The new law is enforced under the Sustainable Waste Management Act 2022, which laid out Kenya’s pathway to more responsible waste management. Packaging Insights speaks to James Odongo, CEO at the Kenya EPR Organization (KEPRO), about the legislation’s impact and challenges.
KEPRO is an industry-led organization that collaborates with packaging providers to address waste in Kenya.
“The EPR aims to reduce environmental pollution and promote recycling, eco-design, and green jobs by requiring producers to manage their waste or join a producer responsibility organization,” says Odongo.
The regulations were finalized in November 2024 and came into effect on May 5.
Producers are required to register with the National Environment Management Authority, submit compliance reports, and implement waste management systems to comply with the legislation.
Producers are required to submit compliance reports and implement waste management systems under the legislation.“EPR also promotes circular economy practices, public awareness, and shared responsibility, ultimately easing the financial burden on local governments and supporting long-term environmental goals,” adds Odongo.
“Strong policy strides”
Waste in Kenya is often disposed of in open dumpsites or informal landfills. The country produces between 3,000 and 4,000 tons of waste per day, with 20–30% of this consisting of plastic, paper, and metal waste.
“Recycling in Kenya remains low, with only about 5% of plastics recycled, largely due to inadequate infrastructure and low public awareness on waste segregation,” says Odongo.

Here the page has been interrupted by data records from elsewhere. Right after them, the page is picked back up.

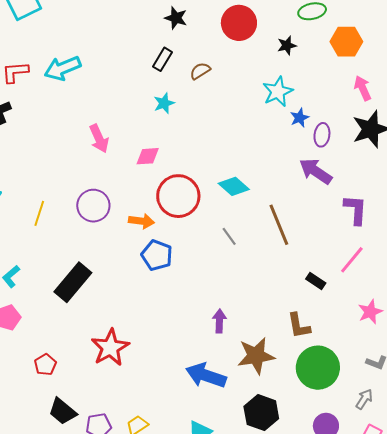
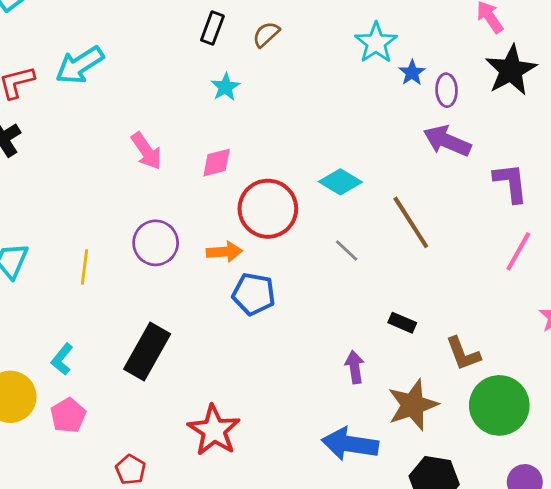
black rectangle: (316, 281) -> (402, 323), moved

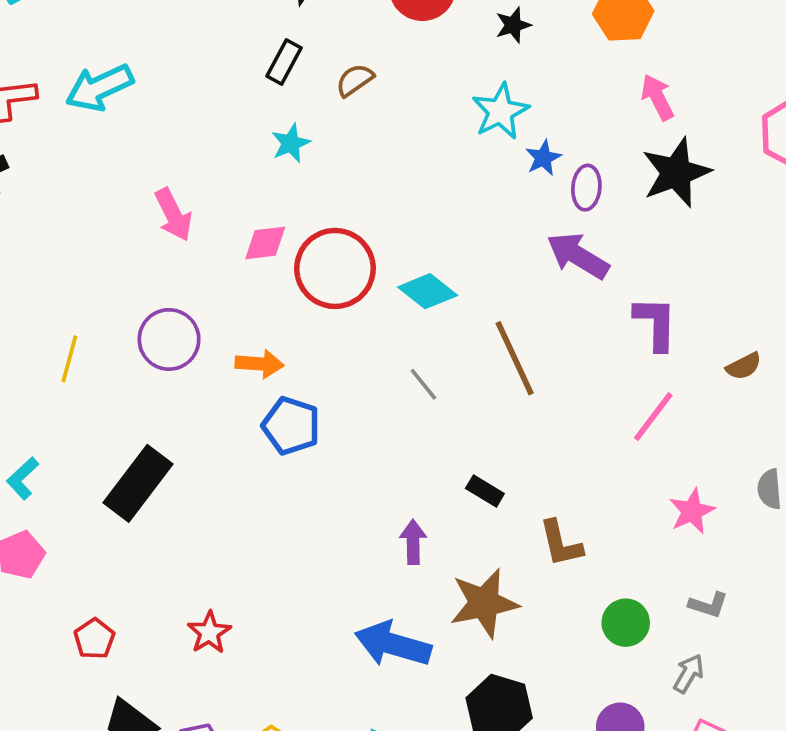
red circle: (268, 209) -> (335, 268), moved
green circle: (499, 405) -> (626, 623), moved, size x0.6
red star: (214, 430) -> (209, 633), moved, size x0.6

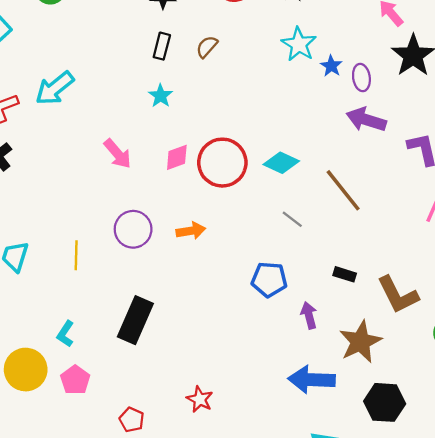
cyan star: (291, 143) -> (161, 96), moved
blue pentagon: (291, 426) -> (269, 279), moved
brown L-shape: (561, 543) -> (398, 295), size x1.4

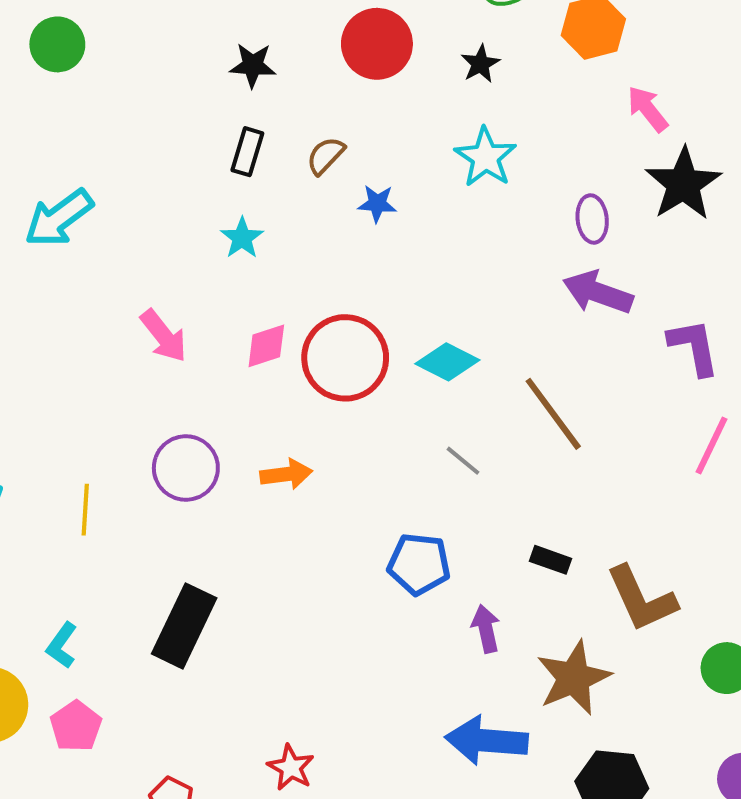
blue star: (331, 66) -> (377, 204), moved, turned -30

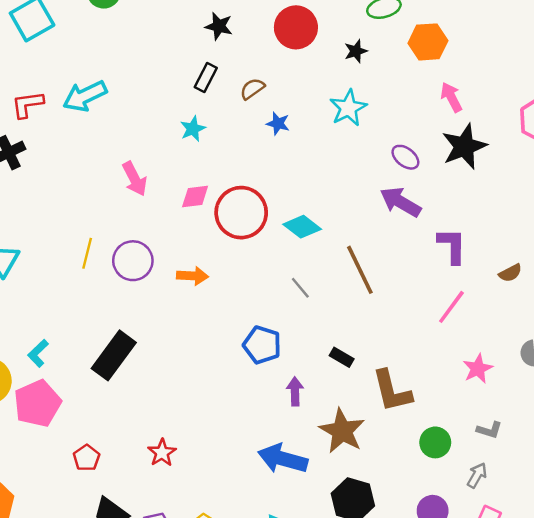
purple ellipse: (592, 219) -> (405, 157), turned -56
yellow line: (85, 510) -> (87, 253), moved
brown star: (574, 678) -> (342, 431), turned -30
pink pentagon: (76, 726) -> (37, 403), size x1.5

“While the country has made strong policy strides like the 2017 ban on single-use plastics, limited collection systems and poor sorting practices hinder progress.”
According to the EPR, all producers must “establish appropriate mechanisms and structures for the management of each product under its respective category,” or risk facing a penalty under section 32 of the Sustainable Waste Management Act.
Goals and challenges
Odongo indicates that while the EPR aims to circumvent waste and drive circular solutions, he also notes that law enforcement has challenges.
The EPR legislation faced initial resistance from some producers who saw it as a financial burden, says Odongo.“EPR implementation in Kenya faced initial resistance from some producers, especially SMEs, who saw it as a financial burden, alongside low awareness of its principles among key stakeholders.”
While many countries are moving to implement EPR legislation, critics point to “flawed” implementations, which could mean that costs are passed on to consumers. For example, California’s EPR has garnered reproval from businesses that oppose rising financial burdens, while environmental advocates argue the legislation is not stringent enough.
Odongo says: “Challenges such as limited infrastructure and a lack of reliable waste data also slowed progress, but the creation of formal PROs and a national EPR framework has laid a solid foundation for future success.”
Similar challenges often impact other countries in Africa. Sarra Ovuike, a chemicals and waste specialist consultant for the African Development Bank, told Packaging Insights that the continent is “battling” outdated systems while trying to enforce progressive regulations.